- [Prompt] From the entries, copy every line that carries the string "Replica".

- [Entries supplied]
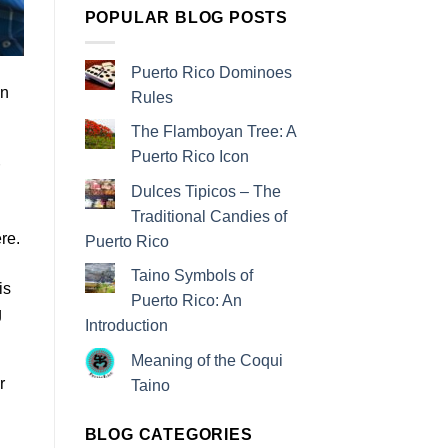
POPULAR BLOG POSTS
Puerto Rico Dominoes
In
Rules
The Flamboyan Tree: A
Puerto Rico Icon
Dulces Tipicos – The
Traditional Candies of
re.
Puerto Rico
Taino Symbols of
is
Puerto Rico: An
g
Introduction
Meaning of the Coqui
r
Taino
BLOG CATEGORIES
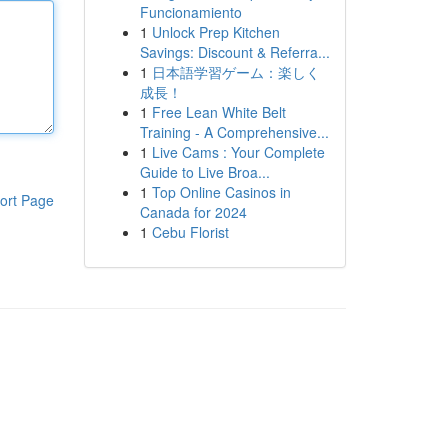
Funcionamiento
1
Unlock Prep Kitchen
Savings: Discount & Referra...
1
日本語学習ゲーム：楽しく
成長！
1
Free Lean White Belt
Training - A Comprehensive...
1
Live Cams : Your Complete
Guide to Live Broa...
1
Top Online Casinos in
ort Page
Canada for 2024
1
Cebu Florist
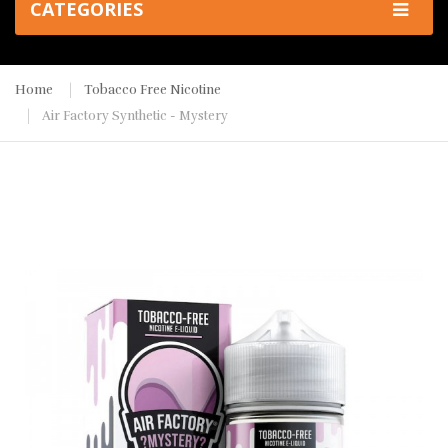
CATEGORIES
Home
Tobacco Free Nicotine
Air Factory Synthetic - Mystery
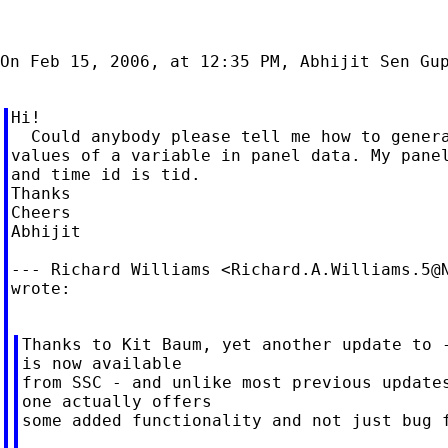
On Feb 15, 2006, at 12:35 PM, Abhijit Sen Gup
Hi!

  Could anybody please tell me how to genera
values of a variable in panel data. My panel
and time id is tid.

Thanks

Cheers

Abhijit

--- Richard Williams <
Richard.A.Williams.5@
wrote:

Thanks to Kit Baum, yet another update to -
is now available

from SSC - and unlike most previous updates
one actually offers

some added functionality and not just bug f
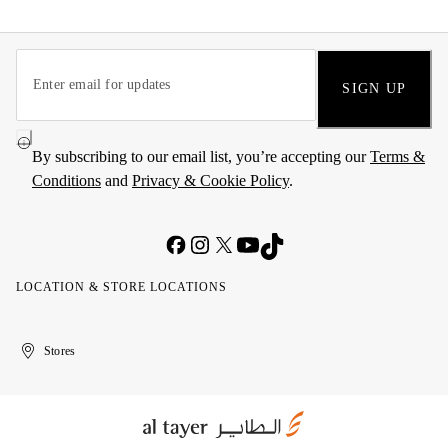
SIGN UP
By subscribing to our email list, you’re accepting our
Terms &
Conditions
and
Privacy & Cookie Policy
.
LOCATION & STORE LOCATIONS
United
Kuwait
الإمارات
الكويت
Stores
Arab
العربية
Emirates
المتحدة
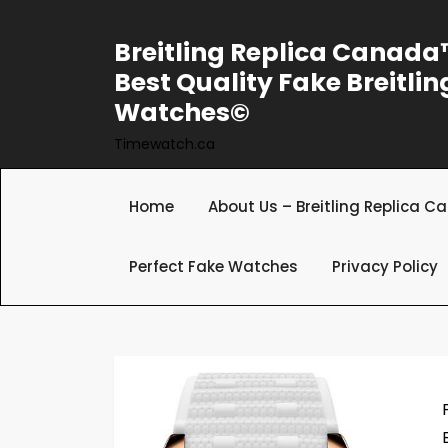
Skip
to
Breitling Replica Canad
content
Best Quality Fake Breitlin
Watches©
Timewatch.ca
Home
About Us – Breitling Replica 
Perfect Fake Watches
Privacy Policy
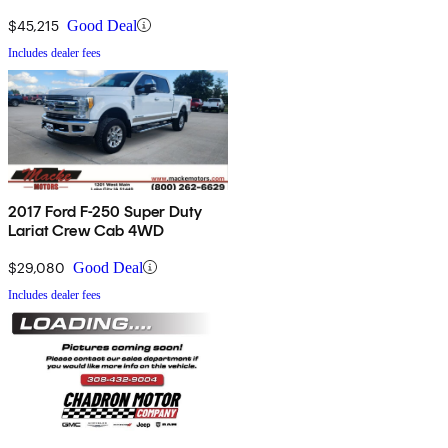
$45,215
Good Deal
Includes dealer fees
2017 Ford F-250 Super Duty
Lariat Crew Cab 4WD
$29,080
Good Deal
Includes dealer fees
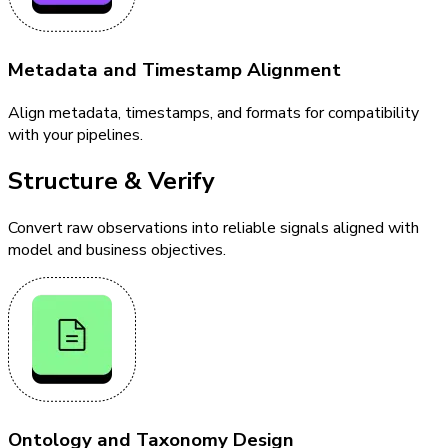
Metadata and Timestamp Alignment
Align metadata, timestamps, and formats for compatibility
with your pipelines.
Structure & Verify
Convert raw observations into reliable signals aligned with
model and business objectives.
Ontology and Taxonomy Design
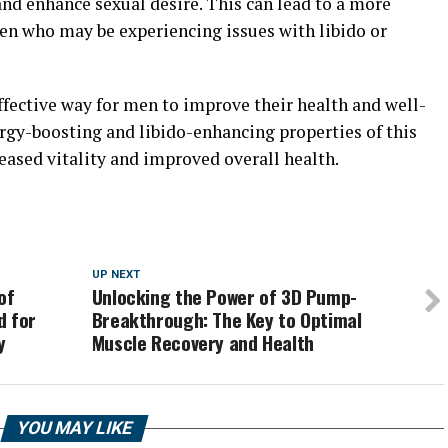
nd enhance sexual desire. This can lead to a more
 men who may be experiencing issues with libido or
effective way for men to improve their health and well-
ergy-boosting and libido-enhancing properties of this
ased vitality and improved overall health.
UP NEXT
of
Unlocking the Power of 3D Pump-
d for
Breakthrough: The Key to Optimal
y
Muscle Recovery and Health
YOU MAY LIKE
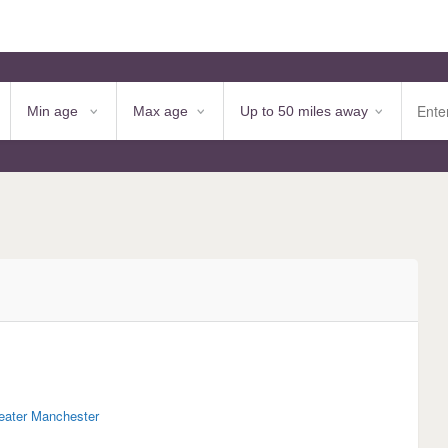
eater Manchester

- [Task output]
Breitling Replica Canad
About Us – Breitling Replica 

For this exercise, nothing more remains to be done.